Le secteur du phare de l'île Bicquette a été établi en 1843. Il se compose d'un phare en pierre, d'une nouvelle structure à claire-voie, de deux maisons pour les gardiens, d'un abri du criard de brume, d'un hangar et d'un abri pour le canon. Le site a été choisi par la Maison Trinité de Québec pour y ériger un puissant feu, différent de celui de l'île Verte. L'objectif était de remédier aux nombreux naufrages dans ce secteur du fleuve en créant un nouvel alignement de trois phares (comprenant ceux de l'île Verte, l'île Bicquette et l'île Rouge). En effet, les armateurs et capitaines de navires réclamaient depuis 1828 l'édification d'un phare à cet endroit pour diriger les navires dans la noirceur.

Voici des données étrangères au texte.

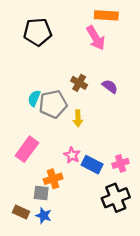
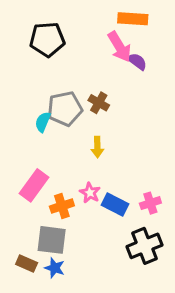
purple semicircle: (110, 86) -> (137, 61), moved
gray pentagon: (53, 104) -> (65, 109), moved
orange cross: (53, 179) -> (62, 206), moved
gray square: (41, 193) -> (52, 240), size x1.5

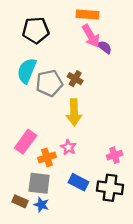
orange rectangle: (133, 19) -> (87, 14), moved
cyan semicircle: (43, 122) -> (27, 71), moved, size x1.6
yellow arrow: (97, 147) -> (74, 112), size x1.6
blue rectangle: (115, 205) -> (78, 182), moved
black cross: (145, 246) -> (110, 188), turned 30

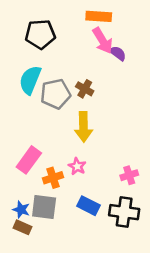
blue star: (41, 205) -> (21, 210), moved

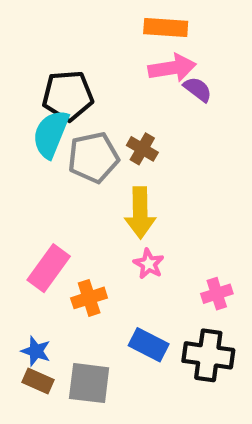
black pentagon: (40, 34) -> (68, 96), moved
pink arrow: (103, 41) -> (172, 68), turned -68
pink star: (77, 166) -> (149, 264), moved
gray square: (44, 207) -> (89, 383), moved

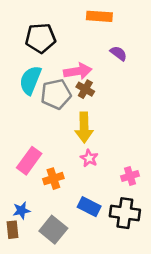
pink arrow: (172, 68) -> (78, 71), moved
black pentagon: (68, 96) -> (41, 38), moved
blue star: (36, 351) -> (21, 210), turned -30
brown rectangle: (38, 381) -> (12, 230), moved, turned 60
gray square: (89, 383) -> (53, 230), turned 32

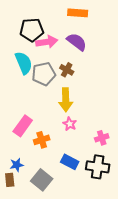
purple semicircle: (119, 53) -> (77, 42), moved, size x1.5
pink arrow: (78, 71) -> (47, 42), moved
cyan semicircle: (30, 80) -> (24, 63), turned 135

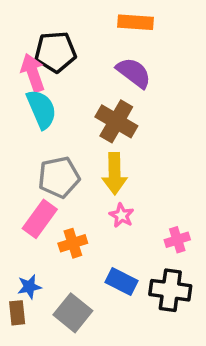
pink arrow: (47, 42) -> (33, 73), moved, turned -100
brown cross: (67, 70) -> (116, 121), size x1.6
gray pentagon: (44, 74) -> (59, 177), moved

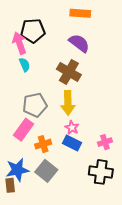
cyan semicircle: (42, 109) -> (25, 65), size x0.6
blue rectangle: (122, 281) -> (72, 143), moved
blue star: (29, 287) -> (17, 170), size x1.6
gray square: (73, 313) -> (46, 171), moved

Il s'agit donc d'un phare de jalonnement des côtes de deuxième ordre.

Le phare de l'île Bicquette appartient, avec ceux de l'île Rouge et du Pilier de Pierre, à une même génération de phares construits sur le fleuve en aval de Québec par la Maison Trinité, dans le but d'assurer la dominance continue du fleuve Saint-Laurent comme route commerciale pour les importations et exportations. Tous trois témoignent de l'expansion du commerce par voie maritime dans la première moitié du XIXe siècle, et leur présence a contribué directement à la croissance économique du Québec et du Canada.

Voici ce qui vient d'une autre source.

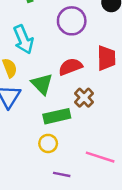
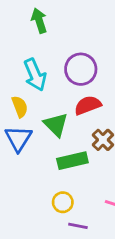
purple circle: (72, 21) -> (81, 69), moved
yellow circle: (48, 143) -> (63, 202), moved

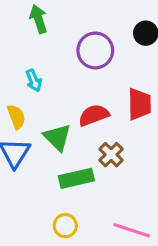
purple circle: (81, 69) -> (95, 50), moved
cyan arrow: (35, 75) -> (34, 80), size x0.6

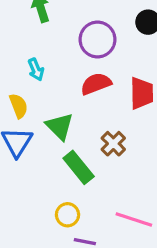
red semicircle: (94, 115) -> (96, 84), moved
green rectangle: (76, 178) -> (79, 167), turned 64

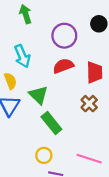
cyan arrow: (36, 69) -> (22, 56), size x1.5
brown cross: (113, 144) -> (89, 104), moved

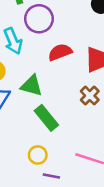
purple circle: (64, 36) -> (39, 19), moved
green triangle: (38, 95) -> (32, 86), turned -30

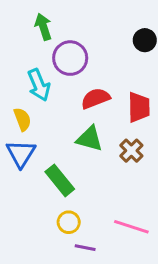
green triangle: (32, 86) -> (90, 139), moved
green rectangle: (46, 118) -> (60, 180), moved

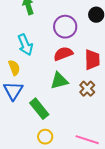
purple circle: (70, 58) -> (65, 27), moved
green triangle: (90, 139) -> (59, 81), turned -30

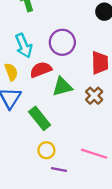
purple circle: (65, 27) -> (62, 42), moved
red semicircle: (63, 54) -> (41, 70), moved

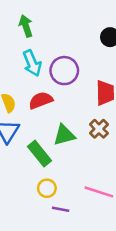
cyan arrow: (24, 46) -> (32, 63), moved
green triangle: (62, 87) -> (64, 135), moved

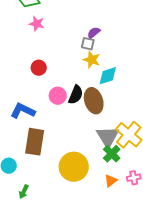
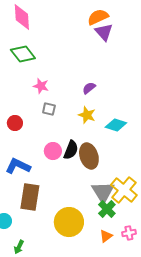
pink star: (37, 24) -> (41, 86), moved
gray square: (88, 44) -> (49, 109), moved
red circle: (39, 68) -> (15, 123), moved
cyan diamond: (108, 76) -> (116, 125), moved, turned 35

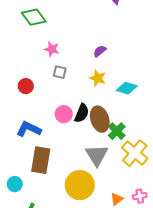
gray triangle: (103, 192) -> (97, 155), moved
green cross: (107, 209) -> (117, 131), moved

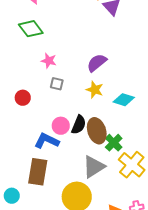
purple semicircle: (100, 51) -> (97, 63), size x1.5
blue L-shape: (29, 129) -> (47, 141), moved
gray triangle: (97, 155) -> (94, 167), turned 30

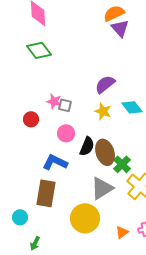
pink star: (49, 61) -> (54, 101), moved
cyan diamond: (124, 100) -> (132, 107), moved, turned 35
pink circle: (61, 126) -> (66, 133), moved

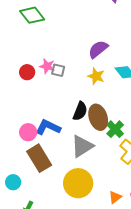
red circle: (31, 119) -> (27, 72), moved
pink circle: (66, 133) -> (28, 132), moved
gray triangle: (102, 188) -> (82, 146), moved
brown rectangle: (46, 193) -> (39, 158), turned -40

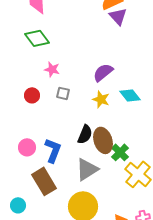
pink star: (47, 66) -> (52, 69), moved
blue L-shape: (48, 127) -> (53, 150), turned 85
pink circle: (28, 132) -> (27, 147), moved

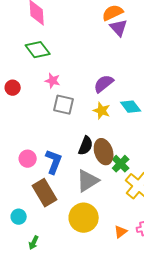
gray square: (63, 93) -> (64, 105), size x1.5
red circle: (32, 95) -> (13, 88), moved

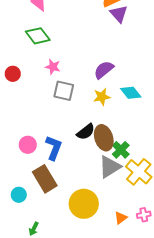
yellow star: (102, 111) -> (102, 97), turned -30
black semicircle: (86, 146) -> (86, 132), turned 30
gray triangle: (88, 181) -> (110, 167), moved
cyan circle: (19, 217) -> (19, 195), moved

Construit selon les plans et devis de l'ingénieur civil montréalais Charles Atherton, le phare de l'île Bicquette est un témoin de l'époque coloniale anglaise. Érigée en 1843, la tour circulaire haute de 22,5 mètres (74 pieds) a été réalisée en maçonnerie massive. Une pierre calcaire importée d'Europe a été utilisée pour les murs extérieurs; à l'intérieur, ceux-ci sont revêtus d'un parement de briques. Par la suite (probablement vers 1902), la tour a été dotée d'un revêtement extérieur en planches de bois posées à la verticale, ce qui protégeant la maçonnerie des intempéries.

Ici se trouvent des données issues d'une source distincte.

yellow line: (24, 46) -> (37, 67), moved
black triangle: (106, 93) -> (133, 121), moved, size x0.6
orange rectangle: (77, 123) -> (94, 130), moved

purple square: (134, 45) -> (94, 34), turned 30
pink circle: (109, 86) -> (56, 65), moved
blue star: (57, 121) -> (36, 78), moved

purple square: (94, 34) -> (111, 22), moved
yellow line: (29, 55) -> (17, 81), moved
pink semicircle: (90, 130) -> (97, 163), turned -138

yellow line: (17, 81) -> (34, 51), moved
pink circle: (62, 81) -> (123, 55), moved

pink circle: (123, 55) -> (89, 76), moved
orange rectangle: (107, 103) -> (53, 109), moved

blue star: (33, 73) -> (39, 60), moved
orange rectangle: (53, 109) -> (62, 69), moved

La tour incorporait à l'origine toutes les fonctions qu'un phare du XIXe siècle devait contenir : la machinerie, la lanterne, les appartements du gardien. Une trappe au plafond sépare les étages où étaient situées les pièces de vie, afin de diminuer les risques qu'un incendie se propage. La lanterne existante, circulaire, abrite un feu catoptrique rotatif de premier ordre, mais des traces portent à croire que la lanterne originale était plutôt de forme polygonale. Bref, la massivité, les matériaux, la technologie, et même les bandes de couleur rouge et blanche de ce phare reflètent son rôle important comme point de repère et aide à la navigation dans le paysage maritime québécois.

Sur le site, deux résidences pour les gardiens (construites respectivement en 1955 et 1961 pour remplacer l'ancienne maison du XIXe siècle) et un abri du criard de brume (1889) complètent l'ensemble : tous arborent le blanc et le rouge, les couleurs traditionnelles de l'île Bicquette. Parmi les nombreuses familles attitrées au rôle de vigile, la famille Thibault a contribué pendant plus de 75 ans au bon maintien de la lumière du phare. Cette famille a reçu une reconnaissance internationale pour son dévouement à la protection des canards Eider, ce qui a contribué à faire le renom de l'île. Aujourd'hui inhabitée, l'île Bicquette n'est pas entièrement accessible, évoquant ainsi le mode de vie isolé et précaire des gardiens de phare passés. De nos jours, le secteur du phare de l'Île-Bicquette est visité annuellement par bon nombre de touristes, qui viennent tant pour le phare que pour le sanctuaire d'oiseaux présent sur l'île.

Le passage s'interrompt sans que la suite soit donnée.